Output, exactly and in full, the entries that appear below.

Segment Start: SUPPLIED INFORMATION

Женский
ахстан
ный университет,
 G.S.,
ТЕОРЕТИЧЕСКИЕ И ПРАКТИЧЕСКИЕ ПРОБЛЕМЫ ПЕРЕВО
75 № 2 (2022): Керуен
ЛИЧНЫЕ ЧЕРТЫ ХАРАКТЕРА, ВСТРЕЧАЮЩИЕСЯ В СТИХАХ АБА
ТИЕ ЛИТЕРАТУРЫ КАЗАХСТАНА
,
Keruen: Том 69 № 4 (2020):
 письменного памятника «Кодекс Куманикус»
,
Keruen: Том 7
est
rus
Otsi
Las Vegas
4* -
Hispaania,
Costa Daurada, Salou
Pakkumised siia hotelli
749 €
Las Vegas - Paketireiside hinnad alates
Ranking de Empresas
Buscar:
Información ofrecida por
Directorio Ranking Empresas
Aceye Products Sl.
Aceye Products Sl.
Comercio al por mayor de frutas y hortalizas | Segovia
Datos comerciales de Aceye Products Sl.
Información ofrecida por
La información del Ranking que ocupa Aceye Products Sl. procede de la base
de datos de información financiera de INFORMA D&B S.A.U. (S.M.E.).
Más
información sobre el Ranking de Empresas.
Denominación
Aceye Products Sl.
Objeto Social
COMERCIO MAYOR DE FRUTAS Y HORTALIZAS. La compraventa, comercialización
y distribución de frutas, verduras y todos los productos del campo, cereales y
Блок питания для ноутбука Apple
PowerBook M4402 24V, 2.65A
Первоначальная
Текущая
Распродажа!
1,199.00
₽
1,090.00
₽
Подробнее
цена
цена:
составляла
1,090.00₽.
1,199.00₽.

Segment End: SUPPLIED INFORMATION

_EXERCISE SOLUTION:_
Женский
ахстан
ный университет,
 G.S.,
ТЕОРЕТИЧЕСКИЕ И ПРАКТИЧЕСКИЕ ПРОБЛЕМЫ ПЕРЕВО
75 № 2 (2022): Керуен
ЛИЧНЫЕ ЧЕРТЫ ХАРАКТЕРА, ВСТРЕЧАЮЩИЕСЯ В СТИХАХ АБА
ТИЕ ЛИТЕРАТУРЫ КАЗАХСТАНА
,
Keruen: Том 69 № 4 (2020):
 письменного памятника «Кодекс Куманикус»
,
Keruen: Том 7
est
rus
Otsi
Las Vegas
4* -
Hispaania,
Costa Daurada, Salou
Pakkumised siia hotelli
749 €
Las Vegas - Paketireiside hinnad alates
Ranking de Empresas
Buscar:
Información ofrecida por
Directorio Ranking Empresas
Aceye Products Sl.
Aceye Products Sl.
Comercio al por mayor de frutas y hortalizas | Segovia
Datos comerciales de Aceye Products Sl.
Información ofrecida por
La información del Ranking que ocupa Aceye Products Sl. procede de la base
de datos de información financiera de INFORMA D&B S.A.U. (S.M.E.).
Más
información sobre el Ranking de Empresas.
Denominación
Aceye Products Sl.
Objeto Social
COMERCIO MAYOR DE FRUTAS Y HORTALIZAS. La compraventa, comercialización
y distribución de frutas, verduras y todos los productos del campo, cereales y
Блок питания для ноутбука Apple
PowerBook M4402 24V, 2.65A
Первоначальная
Текущая
Распродажа!
1,199.00
₽
1,090.00
₽
Подробнее
цена
цена:
составляла
1,090.00₽.
1,199.00₽.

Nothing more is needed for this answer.